I swear, even from 8 miles out I could see that man cringe at his mistake! Still, it's better to be sure, and he did correct the clearance to runway 22. I made a pretty smooth landing to make up for the not-so-great landing at Urbana. We arrived back to the hangar, ascertained that none of the piece/parts we had replaced had fallen off in flight, and pushed Papa back into the hangar. It was a pretty good flight, considering that it had been completely impromptu. That's the beauty of general aviation, though.
Sunday, March 15, 2009
Forecasts are worth exactly what you pay for them, as it turns out. The morning dawned clear and blue. The updated forecast confirmed it: it was to be a good flying day. Having already arranged for a breakfast rendezvous, it was a simple matter to re-format the day to include a fly-out meal. Mansfield was back on the menu, so to speak.

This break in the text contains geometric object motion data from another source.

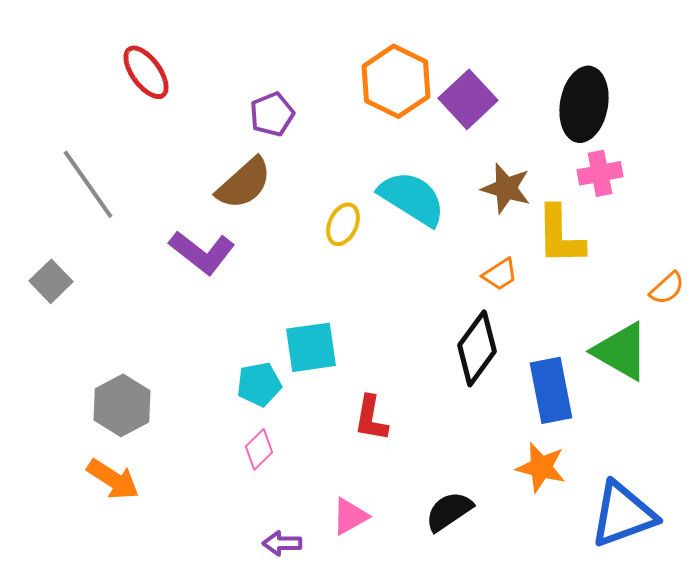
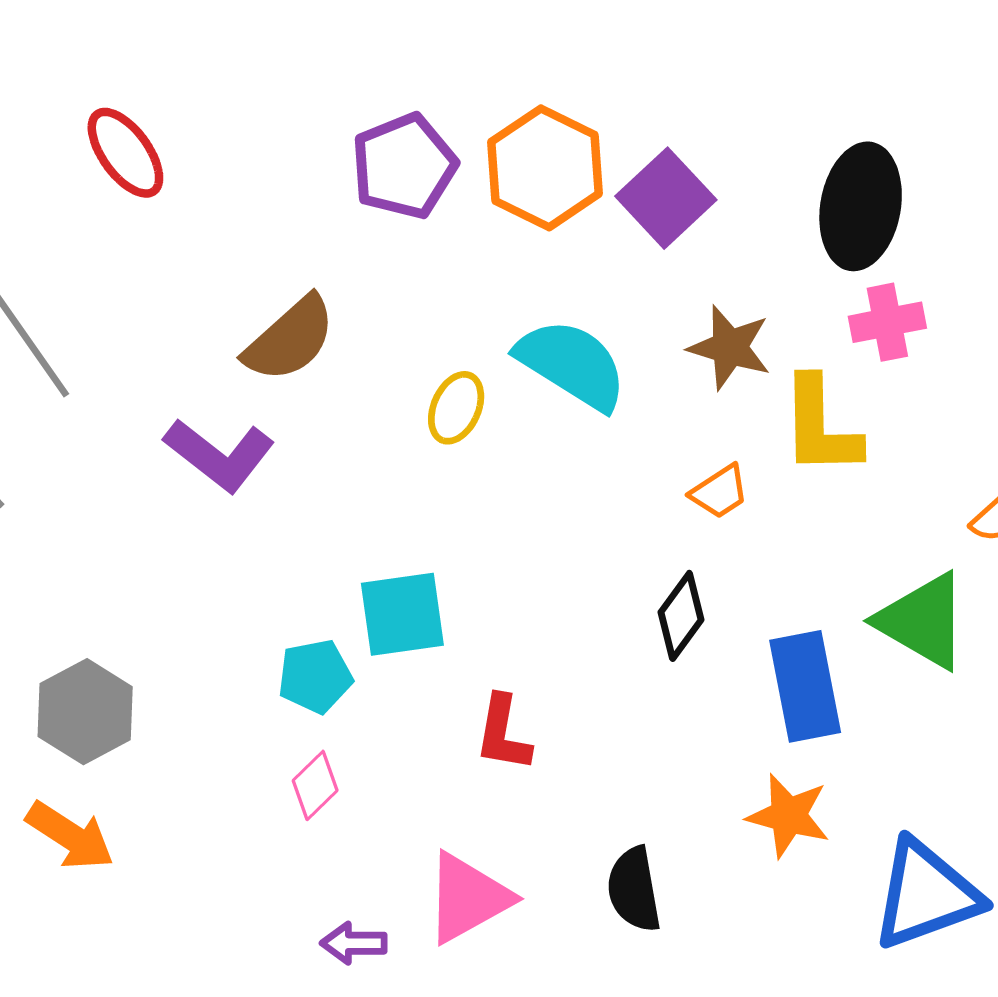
purple pentagon: (272, 114) -> (404, 166), moved, size x1.4
black diamond: (477, 348) -> (681, 616), size x0.7
black semicircle: (449, 511) -> (634, 889), turned -66
pink triangle: (350, 516) -> (468, 898), size x1.5

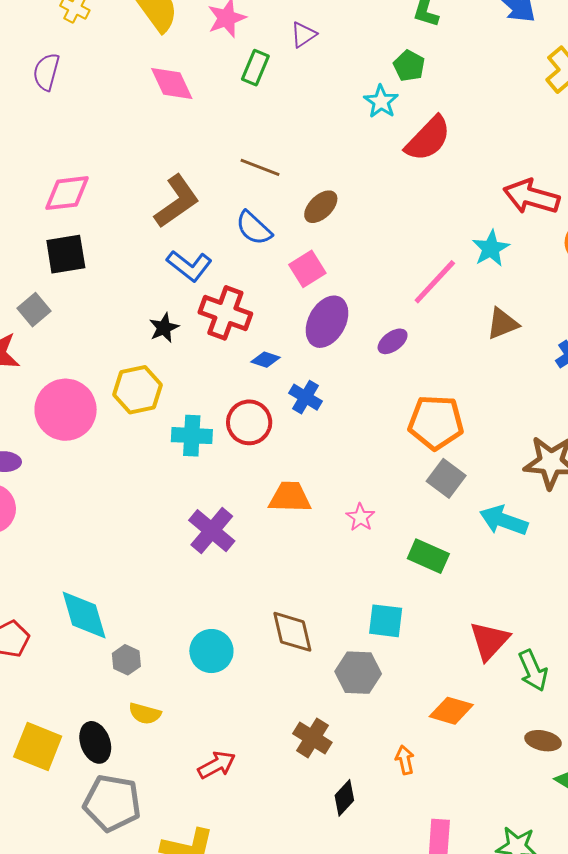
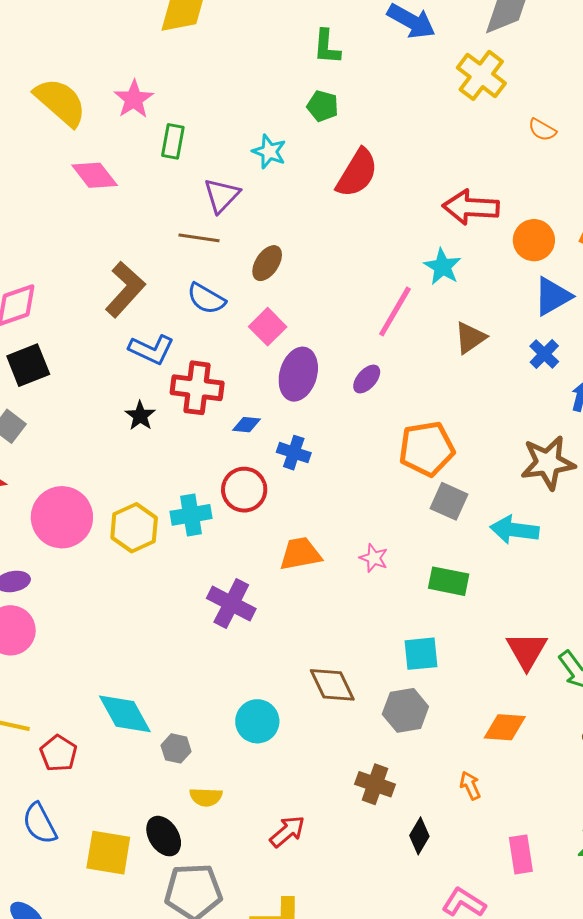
purple triangle: (303, 35) -> (222, 195), moved, size x1.4
cyan star: (381, 101) -> (269, 152), moved
yellow hexagon: (137, 390) -> (134, 528), moved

We met at 0915 and I handed Rick his brief sheets. I had decided to give him the first leg, rather than the normal return leg. Papa was ready to go in just a few moments and I had Rick call the tower for taxi clearance. I usually do the taxiing, but I got to thinking that there's no real reason not to let him give it a try. It takes awhile to get used to the difference between taxiing a nosewheel plane and a tailwheel plane, but since we would be making the long trek out to runway 4, he had plenty of time to get the hang of it. There were no other planes flying yet, so I made a quick takeoff and handed the reins back to Rick for the rest of the flight.
Mansfield is a big airport, and we had it in sight 22 miles out. The ATIS reported that they were landing on runway 5, which set us up for a straight in approach. We were cruising at 5,500', so I had Rick start a descent down to 3,500 while we were still fairly far out. It was good that I did since the tower cleared us to land at a stunning 12 miles out from the airport! Long straight in approaches are normally tricky for me, but this one was even trickier because of the immense size of the runway. I ended up slowed to 100 mph while we were still 6 or 7 miles out, flying into a 10 knot head wind. It felt like we were going to be out there all flipping day, so I boosted us back up to a more efficacious 140 mph.
It was still no big deal to get slowed back down to 100 mph and gets the flaps hung out, and I nailed the landing on the big, huge number 5. We were able to easily make the first turn off, which of course was nearly a mile from the restaurant. Normally I would have simply landed further down the runway, but I wanted to pass by the C-130s parked on the ramp in order to snap a couple of pictures.
The ramp in front of the restaurant was deserted, so I was immediately concerned that we had yet again arrived only to find a closed restaurant. Such was not the case, though, and we were seated and perusing menus just minutes after landing. Story of my life, though: I ordered the #2: Center-cut ham, two eggs, and toast. Naturally they were out of that. It's amazing how often that happens to me. I went with my second choice, which was two pancakes and sausage. The menu selections and the food itself was just average, but having finally slain the Mansfield Curse made it special. And, in addition to the normal "outside looking in" picture, I was finally able to get an "inside looking out" picture.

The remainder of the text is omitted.